Однако правда была в том, что сама мысль о необходимости выйти за пределы этой палаты приводила ее в ужас. Мысль о школе и о том, что ей придется жить в разных местах, где, по ее мнению, ее совсем не ждали, было трудно переварить. Но это было бы неправильным ответом. Поэтому она дала правильный.
– Неплохо, – сказала она, старательно изображая вовлеченность.
* * *
У мамы в квартире пахло китайской едой. Это объяснялось тем, что она жила прямо над китайским ресторанчиком. Не то чтобы запах был неприятным, но он был очень сильным, и Эви решила, что она должна постараться привыкнуть к нему, иначе она возненавидит китайскую еду на всю оставшуюся жизнь.
На лице мамы застыло боязливое ожидание, и она поняла, что будет неуместно отпускать шутки насчет запаха. Поэтому Эви сделала вид, что не заметила его вовсе.
Экскурсия по квартире не заняла много времени: они обошли гостиную, кухню, обеденный уголок, ванную и две спальни.
– Уютненько, – ответила она на немой вопрос матери.
Мама громко рассмеялась. Это был ее первый настоящий смех после их встречи.
– Что? – спросила Эви.
– Ничего. Ты очень дипломатична. Ты могла бы стать отличным риелтором. Скажешь, понравились ли тебе простыни. Я затруднялась в выборе. Подумала, что пони с радугами – не вариант. Но, в конце концов, и Ренуар не писал акварели.
– Кто такой Ренуар? – спросила Эви.
– О, это такой художник.
– Это одна из тех вещей, о которой я могла бы узнать, учась на дому. Можно кое-что спросить у тебя?
– Конечно, – неуверенно ответила мама.
– Когда у тебя появилась эта квартира?
– В прошлом году.
– Но почему ты выбрала квартиру с двумя спальнями? Ведь вы с папой развелись.
– Это очень просто, милая. Одна спальня – для тебя.
* * *
Вечером мама пригласила несколько друзей. Они ели пиццу и играли в настольные игры. Эви решила, что мама немного боится оставаться с ней наедине. В больнице постоянно толпилась куча народу, поэтому вдвоем они оставались не так уж часто. И если говорить начистоту, то Эви тоже была рада компании, поэтому она положительно отнеслась к таким планам на вечер.
Подруга мамы, Магс, была той еще штучкой. Красивая и высокая, она выглядела как амазонка с ярко-рыжими волосами и огромными сиськами. Она говорила с сильным южным акцентом, который, как решила Эви, та использовала в качестве аксессуара. Она вела себя как персонаж из «Унесенных ветром» или что-то в этом роде, но в какой-то момент у нее вырвалась отрыжку, в которой она шуточно обвинила маму. Время проходило довольно весело.

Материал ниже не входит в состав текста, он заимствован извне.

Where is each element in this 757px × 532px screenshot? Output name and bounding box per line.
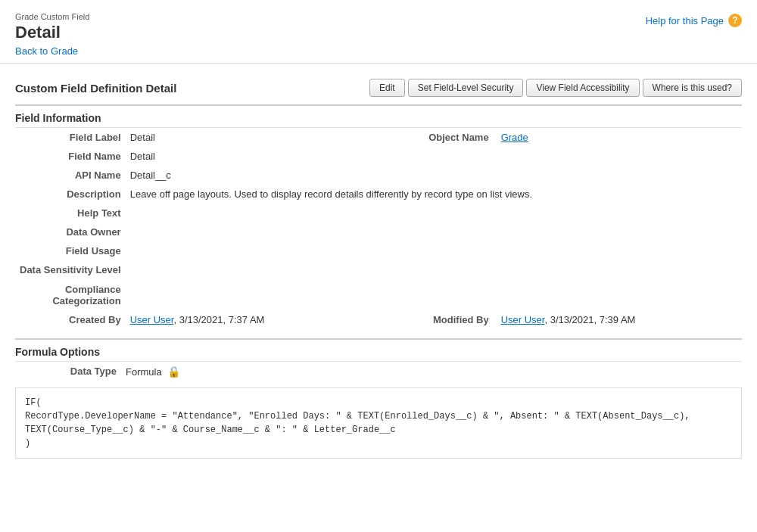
- field-usage-label: Field Usage: [15, 241, 126, 260]
- data-owner-label: Data Owner: [15, 222, 126, 241]
- table-row: Data Owner: [15, 222, 742, 241]
- table-row: Created By User User, 3/13/2021, 7:37 AM…: [15, 310, 742, 329]
- modified-by-label: Modified By: [391, 310, 497, 329]
- field-label-value: Detail: [126, 128, 391, 147]
- table-row: Help Text: [15, 204, 742, 222]
- where-is-this-used-button[interactable]: Where is this used?: [643, 79, 742, 97]
- table-row: ComplianceCategorization: [15, 279, 742, 310]
- api-name-value: Detail__c: [126, 166, 391, 185]
- table-row: Field Usage: [15, 241, 742, 260]
- view-field-accessibility-button[interactable]: View Field Accessibility: [526, 79, 639, 97]
- description-value: Leave off page layouts. Used to display …: [126, 185, 742, 204]
- created-by-date: , 3/13/2021, 7:37 AM: [173, 314, 264, 325]
- data-owner-value: [126, 222, 391, 241]
- action-buttons: Edit Set Field-Level Security View Field…: [369, 79, 742, 97]
- help-link[interactable]: Help for this Page: [646, 15, 724, 26]
- object-name-label: Object Name: [391, 128, 497, 147]
- breadcrumb-label: Grade Custom Field: [15, 12, 742, 21]
- set-field-security-button[interactable]: Set Field-Level Security: [408, 79, 524, 97]
- section-title: Custom Field Definition Detail: [15, 82, 176, 95]
- table-row: Data Type Formula 🔒: [15, 362, 742, 381]
- table-row: Data Sensitivity Level: [15, 260, 742, 279]
- page-title: Detail: [15, 23, 742, 42]
- edit-button[interactable]: Edit: [369, 79, 405, 97]
- table-row: Field Name Detail: [15, 147, 742, 166]
- data-type-label: Data Type: [15, 362, 121, 381]
- data-sensitivity-label: Data Sensitivity Level: [15, 260, 126, 279]
- compliance-label: ComplianceCategorization: [15, 279, 126, 310]
- help-text-label: Help Text: [15, 204, 126, 222]
- created-by-label: Created By: [15, 310, 126, 329]
- modified-by-link[interactable]: User User: [501, 314, 545, 325]
- formula-code: IF( RecordType.DeveloperName = "Attendan…: [15, 387, 742, 459]
- help-icon[interactable]: ?: [728, 14, 742, 27]
- back-to-grade-link[interactable]: Back to Grade: [15, 45, 78, 57]
- created-by-value: User User, 3/13/2021, 7:37 AM: [126, 310, 391, 329]
- table-row: Description Leave off page layouts. Used…: [15, 185, 742, 204]
- field-label-label: Field Label: [15, 128, 126, 147]
- field-name-value: Detail: [126, 147, 391, 166]
- modified-by-value: User User, 3/13/2021, 7:39 AM: [497, 310, 742, 329]
- field-name-label: Field Name: [15, 147, 126, 166]
- description-label: Description: [15, 185, 126, 204]
- compliance-value: [126, 279, 391, 310]
- api-name-label: API Name: [15, 166, 126, 185]
- object-name-value[interactable]: Grade: [497, 128, 742, 147]
- created-by-link[interactable]: User User: [130, 314, 174, 325]
- data-sensitivity-value: [126, 260, 391, 279]
- table-row: API Name Detail__c: [15, 166, 742, 185]
- field-usage-value: [126, 241, 391, 260]
- table-row: Field Label Detail Object Name Grade: [15, 128, 742, 147]
- modified-by-date: , 3/13/2021, 7:39 AM: [544, 314, 635, 325]
- formula-icon: 🔒: [167, 366, 180, 378]
- field-information-heading: Field Information: [15, 106, 742, 128]
- help-text-value: [126, 204, 391, 222]
- data-type-value: Formula 🔒: [121, 362, 742, 381]
- formula-options-heading: Formula Options: [15, 340, 742, 362]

Вообще-то, Эви помнила друга мамы, Рэя, хотя и сделала вид, что не помнит. Она помнила, что он иногда брал у мамы консультации, когда та была профессором в университете.
К тому же она узнала его голос. Это с ним мама говорила в палате, когда они оба думали, что Эви лежит без сознания в послеоперационный период. Он тогда передал маме слова ее отца. Отец сказал, что всегда верил в ее возвращение, на что мама сильно рассердилась, отметив, что это неправда, что ее отец называл маму сумасшедшей за то, что та продолжала поиски Эви, и что он даже не хотел, чтобы мама говорила с ним о ней. Когда Рэй вошел и поздоровался, Эви сразу же узнала его по голосу.
* * *
Мама представила его как своего партнера, с которым она работала в отделе пропавших без вести. Но, несмотря на это, Эви почувствовала, что они были больше чем партнеры, и даже больше чем друзья. Было очевидно, что они влюблены друг в друга, но раз мама ничего об этом не сказала, то и Эви решила тоже промолчать. У мамы могли быть на то свои причины. Она все расскажет сама, когда будет готова.
* * *
В 2:04 Кери проснулась от громкого крика. Она схватила пистолет и направила его на дверь спальни. Потом она поняла, что кричит Эви.
Она бросилась в ее комнату и зажгла свет. Ее дочь сидела в кровати, прижимая подушку к груди. По ее лицу струился пот. Кери поспешила спрятать пистолет на книжную полку в гостиной, пока Эви не заметила его, и подбежала к ее кровати.
Она села рядом и привлекла дочь к себе. Эви отпустила подушку и обняла маму. Несколько минут они сидели молча.
– Хочешь поговорить? – тихо спросила Кери.
Эви покачала головой.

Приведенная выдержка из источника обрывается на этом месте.